Do E-Commerce Quick But Get It Right

  • Eileen Yu (Computerworld)
  • 27 September, 2000 12:01

While achieving speed to market is crucial in a highly competitive and fast-paced industry, businesses can go down the drain if they rush blindly into electronic commerce.

E-commerce contributed at least 20 percent of Singapore's gross domestic product last year, said Na Boon Chong, Asia-Pacific content leader for corporate restructuring and change, at management consulting firm Hewitt Associates LLC.

And demand for infocomm workers here will see a growth rate of between 10 and 20 percent a year until 2002, Na said, and noted that the Ministry of Manpower predicts that 35 percent of the local workforce will be Internet-savvy by 2003. This number is projected to increase to 75 percent in 2010, he added.

Driven by the need to compete in a fast-paced e-enabled industry, companies need to be quick on their feet, said Ross Zimmerman, head of e-commerce consulting at Hewitt Associates.

However, they should not bulldoze their way into e-commerce without first establishing a clear view on their future plans, Zimmerman said.

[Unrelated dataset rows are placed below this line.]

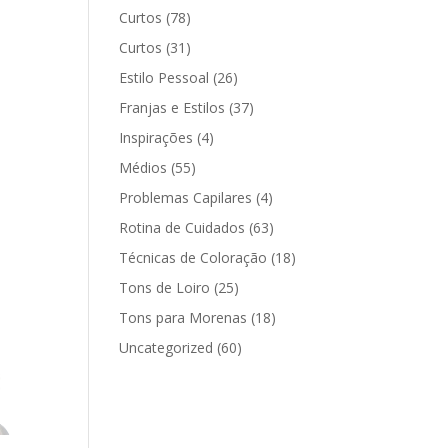
Curtos
(78)
Curtos
(31)
Estilo Pessoal
(26)
Franjas e Estilos
(37)
Inspirações
(4)
Médios
(55)
Problemas Capilares
(4)
Rotina de Cuidados
(63)
Técnicas de Coloração
(18)
Tons de Loiro
(25)
Tons para Morenas
(18)
Uncategorized
(60)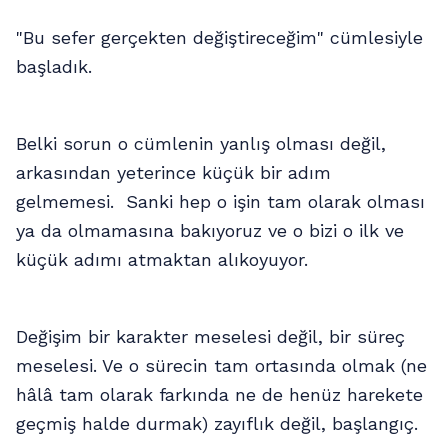
"Bu sefer gerçekten değiştireceğim" cümlesiyle
başladık.
Belki sorun o cümlenin yanlış olması değil,
arkasından yeterince küçük bir adım
gelmemesi. Sanki hep o işin tam olarak olması
ya da olmamasına bakıyoruz ve o bizi o ilk ve
küçük adımı atmaktan alıkoyuyor.
Değişim bir karakter meselesi değil, bir süreç
meselesi. Ve o sürecin tam ortasında olmak (ne
hâlâ tam olarak farkında ne de henüz harekete
geçmiş halde durmak) zayıflık değil, başlangıç.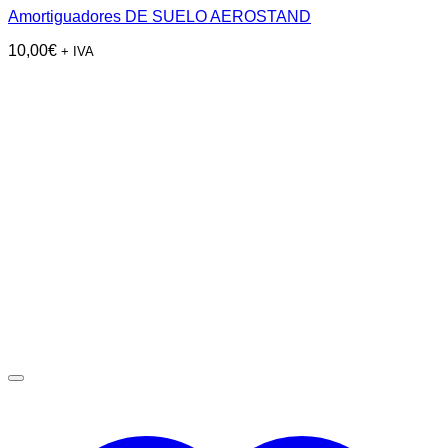
Amortiguadores DE SUELO AEROSTAND
10,00
€
+ IVA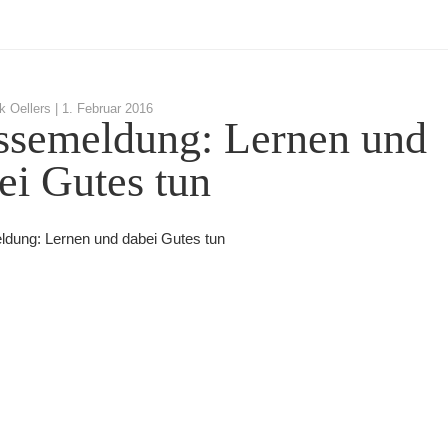
k Oellers |
1. Februar 2016
ssemeldung: Lernen und
ei Gutes tun
dung: Lernen und dabei Gutes tun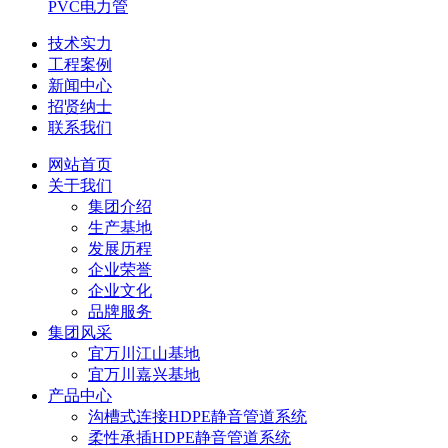
PVC电力管
技术实力
工程案例
新闻中心
招贤纳士
联系我们
网站首页
关于我们
集团介绍
生产基地
发展历程
企业荣誉
企业文化
品牌服务
集团风采
宜万川江山基地
宜万川嘉兴基地
产品中心
沟槽式连接HDPE静音管道系统
柔性承插HDPE静音管道系统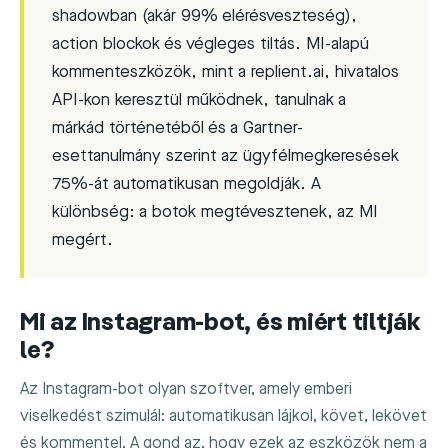
shadowban (akár 99% elérésveszteség),
action blockok és végleges tiltás. MI-alapú
kommenteszközök, mint a replient.ai, hivatalos
API-kon keresztül működnek, tanulnak a
márkád történetéből és a Gartner-
esettanulmány szerint az ügyfélmegkeresések
75%-át automatikusan megoldják. A
különbség: a botok megtévesztenek, az MI
megért.
Mi az Instagram-bot, és miért tiltják
le?
Az Instagram-bot olyan szoftver, amely emberi
viselkedést szimulál: automatikusan lájkol, követ, lekövet
és kommentel. A gond az, hogy ezek az eszközök nem a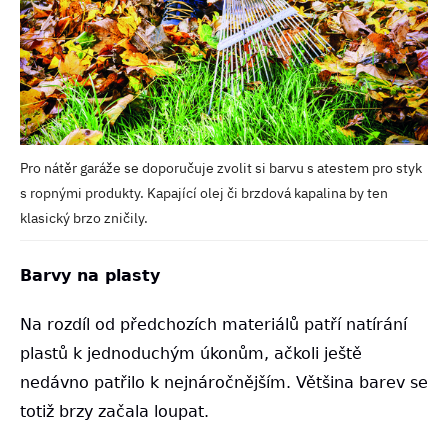
Pro nátěr garáže se doporučuje zvolit si barvu s atestem pro styk
s ropnými produkty. Kapající olej či brzdová kapalina by ten
klasický brzo zničily.
Barvy na plasty
Na rozdíl od předchozích materiálů patří natírání
plastů k jednoduchým úkonům, ačkoli ještě
nedávno patřilo k nejnáročnějším. Většina barev se
totiž brzy začala loupat.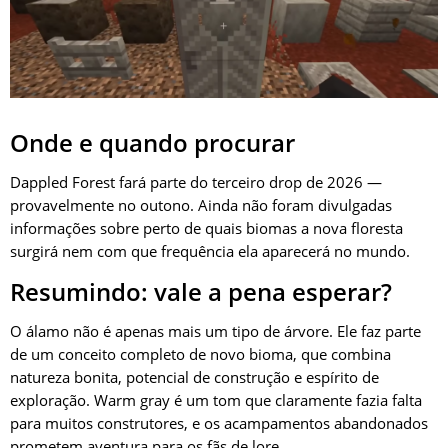
Onde e quando procurar
Dappled Forest fará parte do terceiro drop de 2026 —
provavelmente no outono. Ainda não foram divulgadas
informações sobre perto de quais biomas a nova floresta
surgirá nem com que frequência ela aparecerá no mundo.
Resumindo: vale a pena esperar?
O álamo não é apenas mais um tipo de árvore. Ele faz parte
de um conceito completo de novo bioma, que combina
natureza bonita, potencial de construção e espírito de
exploração. Warm gray é um tom que claramente fazia falta
para muitos construtores, e os acampamentos abandonados
prometem aventura para os fãs de lore.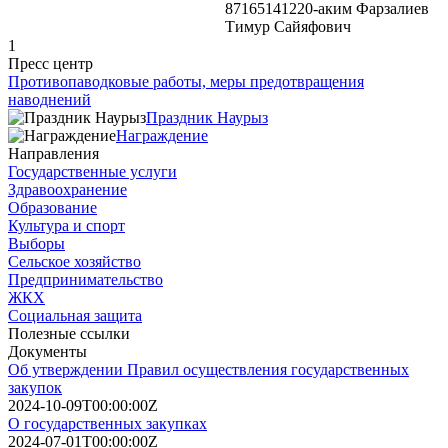
87165141220-аким Фарзалиев
Тимур Сайяфович
1
Пресс центр
Противопаводковые работы, меры предотвращения
наводнений
Праздник Наурыз
Награждение
Направления
Государственные услуги
Здравоохранение
Образование
Культура и спорт
Выборы
Сельское хозяйство
Предпринимательство
ЖКХ
Социальная защита
Полезные ссылки
Документы
Об утверждении Правил осуществления государственных
закупок
2024-10-09T00:00:00Z
О государственных закупках
2024-07-01T00:00:00Z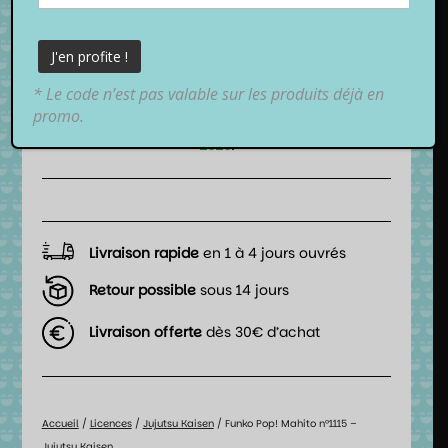
17,99
€
TTC
* Le code n’est pas valable sur les produits déjà en
📦 Date de livraison estimée :
promo.
entre
vendredi 7 août 2026
et
lundi 10 août
2026
.
Livraison rapide
en 1 à 4 jours ouvrés
Retour possible
sous 14 jours
Livraison offerte
dès 30€ d’achat
Accueil
/
Licences
/
Jujutsu Kaisen
/ Funko Pop! Mahito n°1115 –
Jujutsu Kaisen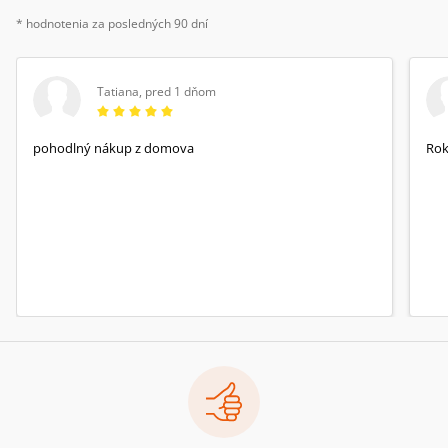
* hodnotenia za posledných 90 dní
Tatiana
,
pred 1 dňom
pohodlný nákup z domova
Rok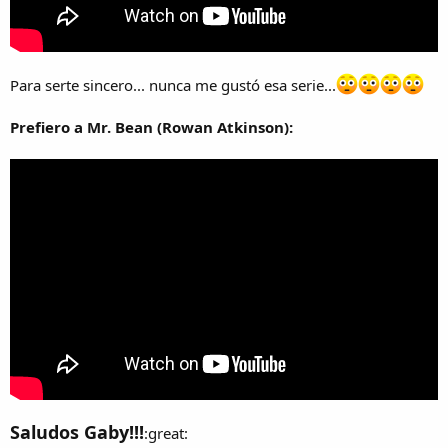
Para serte sincero... nunca me gustó esa serie...
Prefiero a Mr. Bean (Rowan Atkinson):
Saludos Gaby!!!
:great:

There is little room for mistakes and "there's no trial period", he noted.

"It's about speed and about doing it right. If you're just going for speed, speed is going to kill you," he warned. "It's about being quick, first and right."

The situation is further worsened by the current lack of skilled workforce, where "the talent war has never been this intense", and organizations are scurrying to grab the best employees, he said.

Companies need to take a step back from all the "warfare", and ask themselves if they have lost sight of their strategy, and whether "they're doing it right", Zimmerman said. "And e-commerce is not a synonym for IPO (Initial Public Offering)," he stressed. "So many companies are rushing for the goldmine when the rules of the market are not defined yet."

"Only 5 in 100 make it to IPO and those that make it to IPO -- many trade below the offering price a year later, where roughly 50 percent of last year's IPOs are now underwater," he noted. "However, it is true that the opportunities are there."

Last year, Asia registered an IPO volume amounting to US$9.5 billion, and the first half of 2000 saw a figure of $6.8 billion, he said.

Companies with a sound gameplan and are willing to evolve will be the ones to succeed, Zimmerman said.

"The Asian investment community requires a compelling story to generate IPO enthusiasm, where first movers with clear business case will reap greatest reward," he said.